Wednesday, February 4, 2009

Water shuttle, transit are options during Hood Canal Bridge closure

We’re often asked, “Why are you closing the bridge for six weeks?” Safety concerns, its age and the need for improvements are understandably overshadowed by travelers’ need to get across the canal.

I know where they’re coming from. I lived in North Kitsap for nine years while I worked at the Herald and headed over the Olympic Peninsula fairly regularly – to camp and hike or celebrate a special occasion by donning a clown wig and eating fine cuisine at The Ajax CafĂ© in Port Hadlock. The region’s isolation is truly part of its unique charm. Like folks say in Port Townsend, “We’re all here because we’re not all there.”

Indeed. But they still have to get across the canal and to the “east side” every now and then.

When the bridge closes for six weeks in May-June 2009, you won't be left high and dry. There are several options to help you get to your destination on either side of the Hood Canal.

You can find the fare-free transit schedules and connecting water shuttle service schedule between South Point in Jefferson County and Lofall in Kitsap County on-line at http://www.hoodcanalbridge.com/.

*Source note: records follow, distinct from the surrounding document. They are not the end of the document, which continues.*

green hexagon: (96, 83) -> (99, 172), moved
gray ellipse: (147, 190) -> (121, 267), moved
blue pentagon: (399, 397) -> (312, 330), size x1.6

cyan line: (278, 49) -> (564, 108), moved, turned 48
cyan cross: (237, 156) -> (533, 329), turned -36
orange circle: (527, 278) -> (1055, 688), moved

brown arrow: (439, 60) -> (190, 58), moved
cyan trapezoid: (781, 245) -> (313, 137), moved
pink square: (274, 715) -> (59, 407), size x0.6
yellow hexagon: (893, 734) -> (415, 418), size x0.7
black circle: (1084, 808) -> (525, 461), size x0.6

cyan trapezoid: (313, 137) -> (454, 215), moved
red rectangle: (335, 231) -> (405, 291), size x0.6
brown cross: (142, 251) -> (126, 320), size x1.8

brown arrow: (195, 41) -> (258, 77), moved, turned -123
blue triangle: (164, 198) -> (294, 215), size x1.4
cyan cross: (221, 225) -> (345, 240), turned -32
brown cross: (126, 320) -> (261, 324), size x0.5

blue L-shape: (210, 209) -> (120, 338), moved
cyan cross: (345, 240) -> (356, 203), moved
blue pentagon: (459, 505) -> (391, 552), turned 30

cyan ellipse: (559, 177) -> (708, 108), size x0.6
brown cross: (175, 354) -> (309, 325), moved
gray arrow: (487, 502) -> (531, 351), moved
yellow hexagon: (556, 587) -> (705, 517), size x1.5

Of course, timing water shuttles and catching the bus means thinking outside the box and planning ahead.

As a recent transplant to Gig Harbor – actually living on the land my great grandfather and namesake Joseph Goodman homesteaded after the Civil War – I’ve been taking the bus to and from work in Tacoma. All that hiking in the Olympics must’ve paid off as runs and all-out sprints to catch the 102 have become the norm. You’d think someone who caught ferries out of Kitsap for so long would know better.

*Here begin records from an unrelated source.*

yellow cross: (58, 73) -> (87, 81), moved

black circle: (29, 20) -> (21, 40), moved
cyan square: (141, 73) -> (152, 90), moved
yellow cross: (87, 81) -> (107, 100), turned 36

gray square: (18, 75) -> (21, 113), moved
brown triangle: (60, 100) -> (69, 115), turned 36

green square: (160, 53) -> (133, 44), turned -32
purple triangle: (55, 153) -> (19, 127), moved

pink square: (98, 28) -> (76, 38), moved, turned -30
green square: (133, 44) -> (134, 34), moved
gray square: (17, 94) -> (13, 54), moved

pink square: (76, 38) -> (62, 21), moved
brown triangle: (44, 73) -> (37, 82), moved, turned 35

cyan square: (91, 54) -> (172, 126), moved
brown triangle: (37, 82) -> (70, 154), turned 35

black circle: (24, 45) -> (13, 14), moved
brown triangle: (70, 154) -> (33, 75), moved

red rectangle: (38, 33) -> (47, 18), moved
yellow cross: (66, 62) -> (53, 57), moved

While the bus/water shuttle might work for some people, others might opt to take the car ferry out of Port Townsend, fly out of Port Angeles, take a boat, drive around – it takes awhile but is about as scenic as it gets – or stay put and shop locally. If you can, I’d recommend the latter, and the Ajax while I’m at it – their pork chops are to die for.

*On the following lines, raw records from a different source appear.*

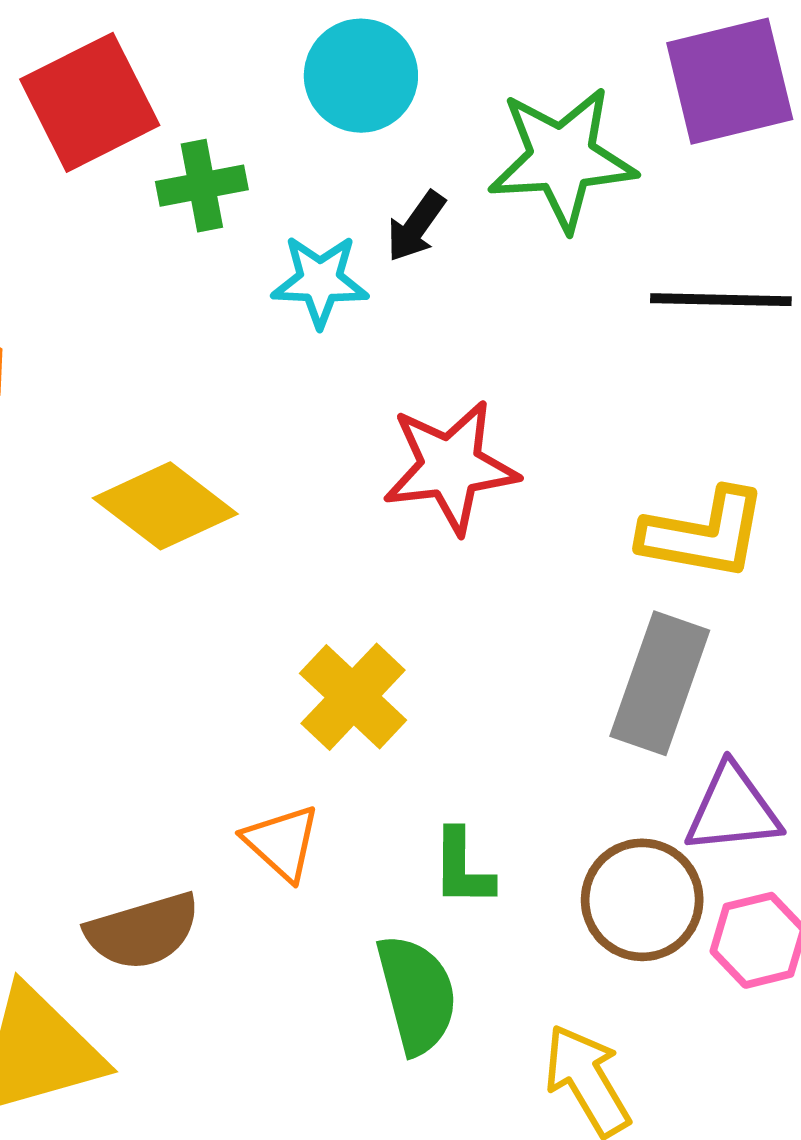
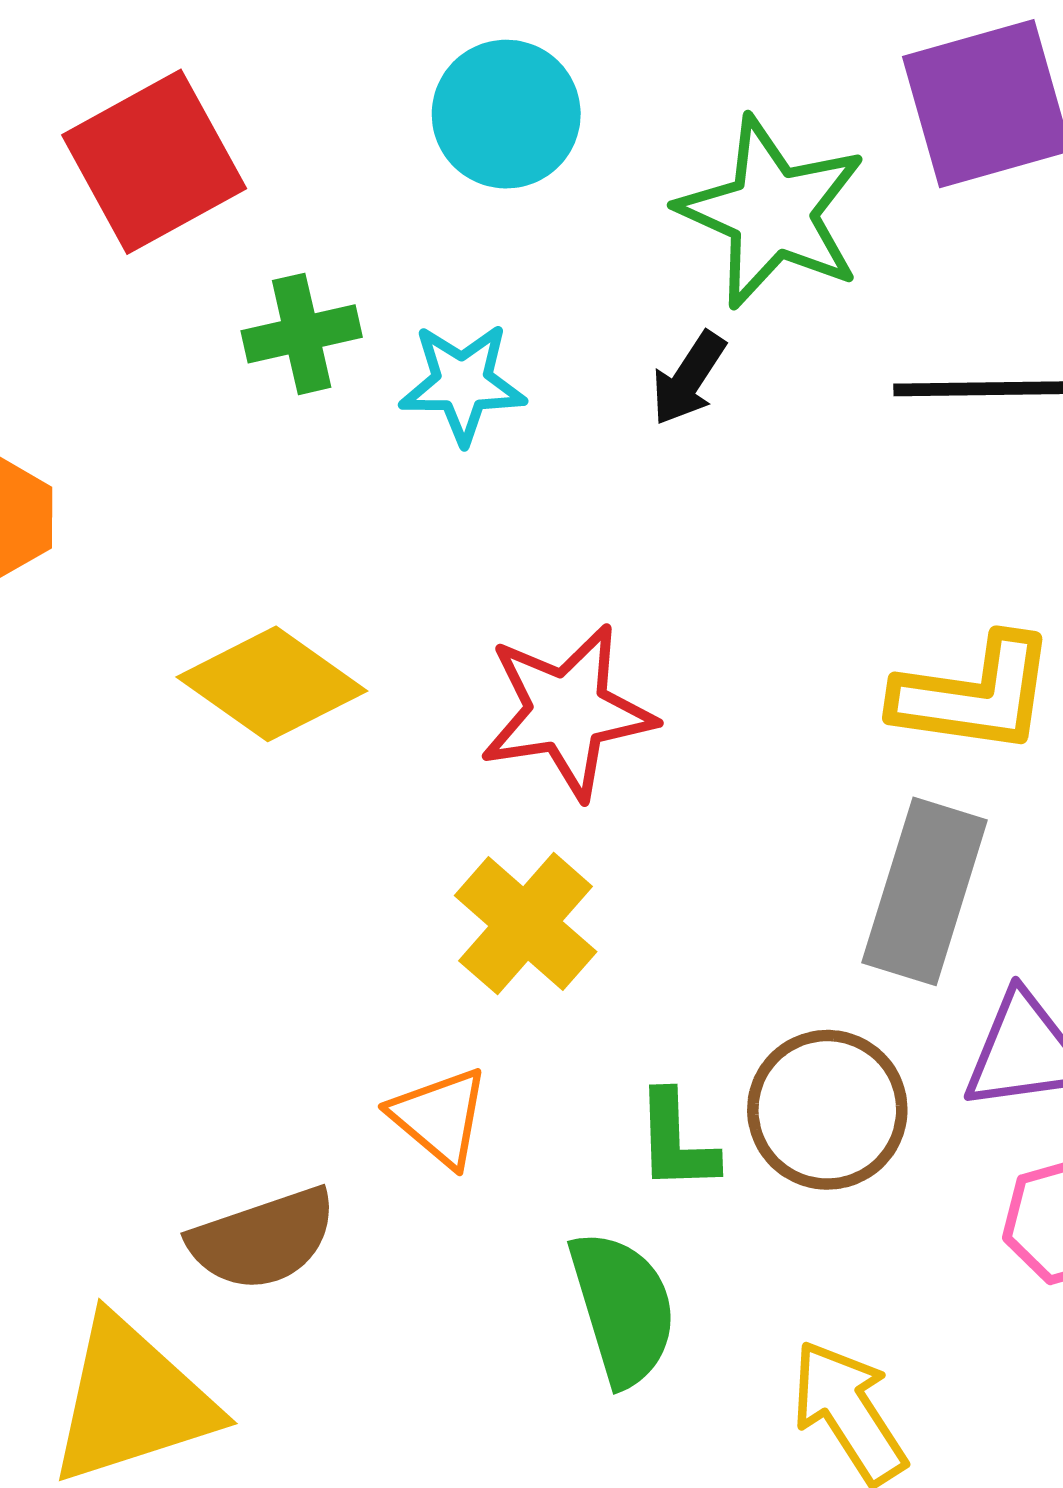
green star: (562, 159) -> (772, 212), turned 30
green cross: (202, 186) -> (302, 334), moved
black arrow: (416, 226) -> (688, 378), moved
red star: (450, 467) -> (567, 712), moved
brown circle: (642, 900) -> (827, 1110), moved

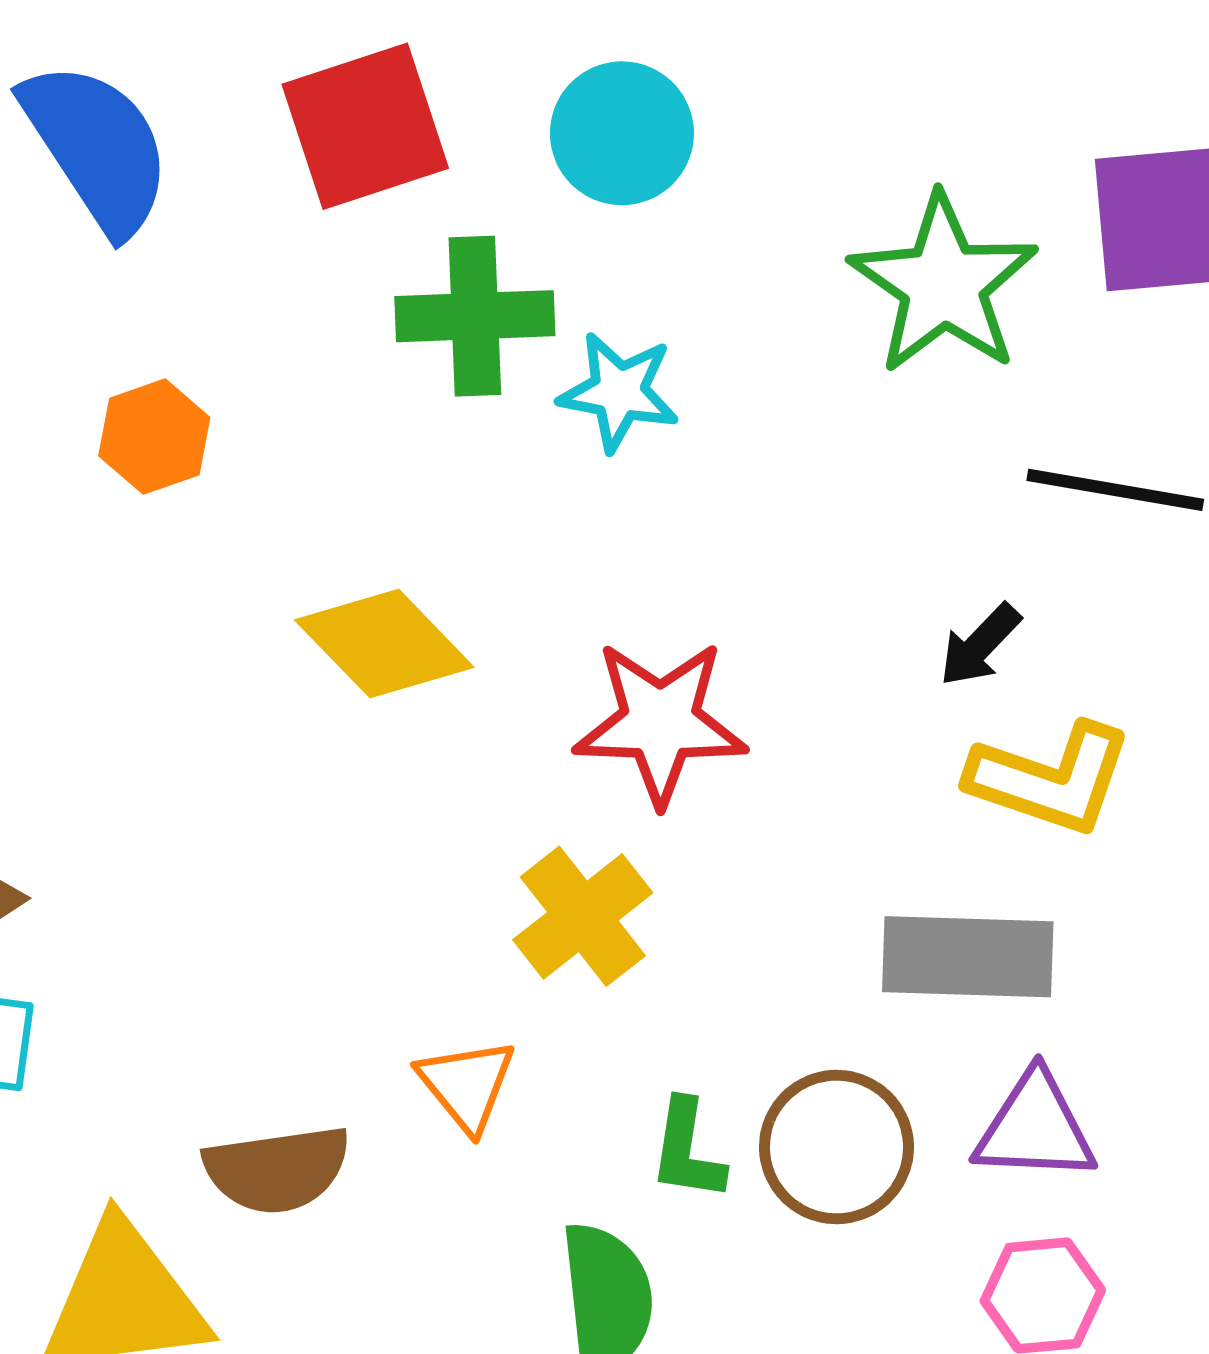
cyan circle: (506, 114) -> (622, 133), moved
green cross: (302, 334) -> (475, 316), size x1.4
black arrow: (688, 378) -> (980, 645), moved
gray rectangle: (925, 891) -> (968, 957), turned 64

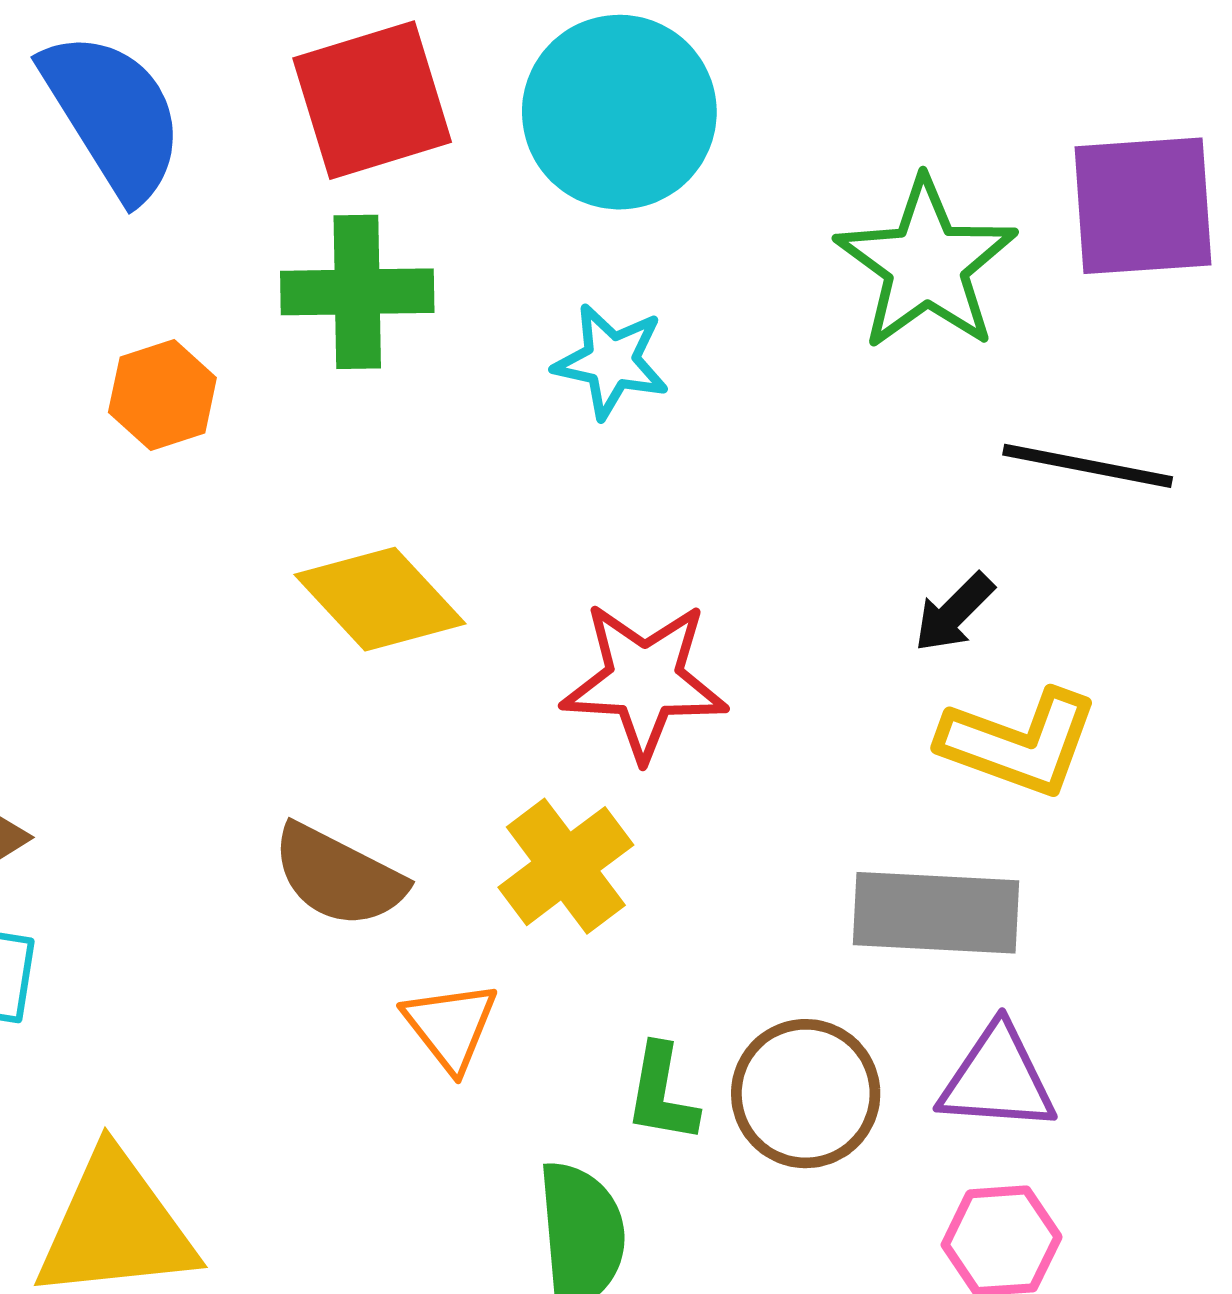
cyan circle: (622, 133) -> (619, 112), size x1.4
green cross: (475, 316) -> (357, 292), moved
brown semicircle: (277, 1169) -> (338, 876), moved, turned 34

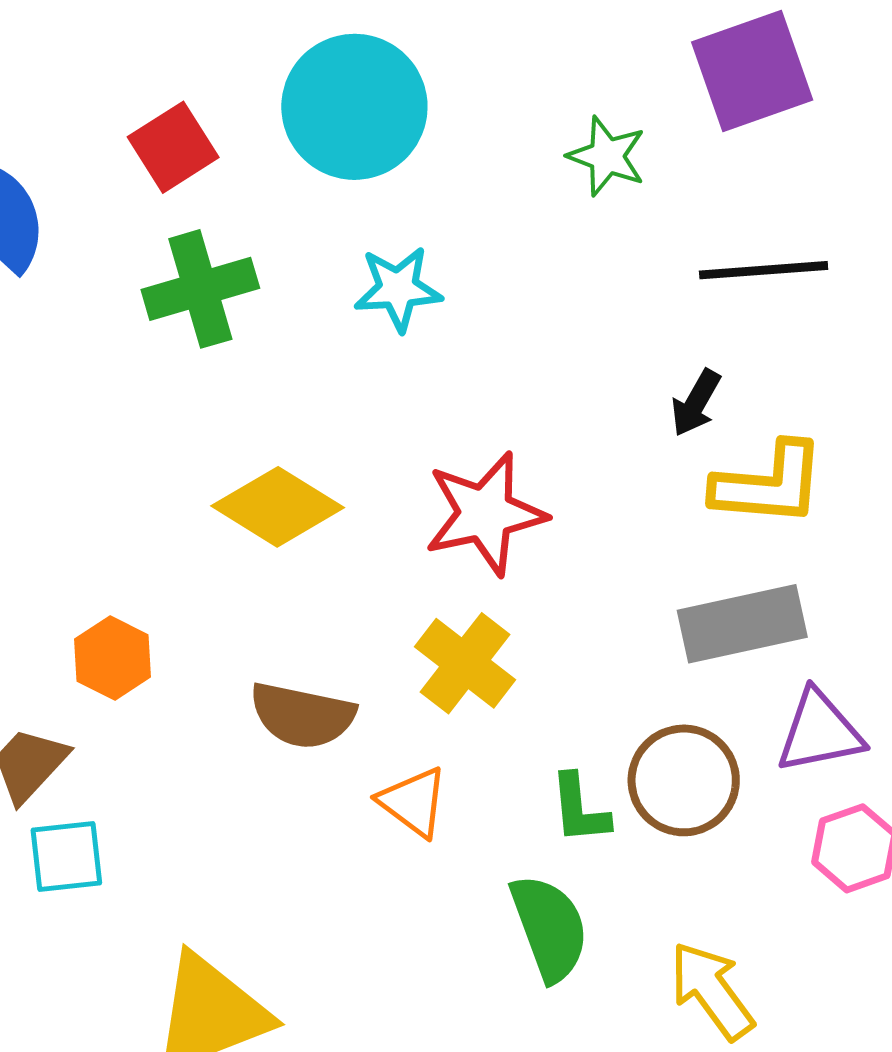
red square: (372, 100) -> (173, 147), size x0.7
green star: (926, 264) -> (607, 156), size x0.6
orange hexagon: (162, 395) -> (113, 658), moved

The bridge may be closed for six weeks but, rest assured, your favorite businesses will be open.

Map your route now, see if the fare-free transit will work for you and then share your plan here to help others plan ahead. The water shuttle/transit option is definitely less expensive than driving around on US 101 and might just make a bus rider out of you.

6 comments:

Cal & Linda said...

Kitsap Transit's customer service says they are not doing the transportation, some other company is.

I wanted to know if you got on the bus to Kingston will there be stops between the shuttle and Kingston Ferry Dock. My office is a half block for a regular transit stop and it would save me having to have a car in Kitsap.

irwinj@wsdot.wa.gov said...

That is true. Kitsap Transit is no longer offering service in conjunction with the bridge closure. However, the bus runs will remain the same in that the Lofall-Kingston ferry terminal bus will be express with no stops along the way.

Frankc98376 said...

How will I be able to get into downtown Poulsbo during the closure?

irwinj@wsdot.wa.gov said...

The Poulsbo stop is at the transfer station on SR 305, adjacent to 8th Avenue and between Lincoln and Hostmark. From there downtown is just a walk away down Lincoln. You can also catch Bus No. 43, which will take you to the Historic Downtown Business District.

Anonymous said...

When will the park & ride lots be open to leave our cars? We transit the bridge every weekend and will need to leave a car on each side during the closure. Will the lot on the Jeff Co side be open the Sunday before the closure? Will my car be safe there all week?
thx.

irwinj@wsdot.wa.gov said...

The park and ride lots in Port Gamble and at Shine Pit are scheduled to open on Wednesday, April 29. Security will be provided 24/7 from then until the bridge reopens.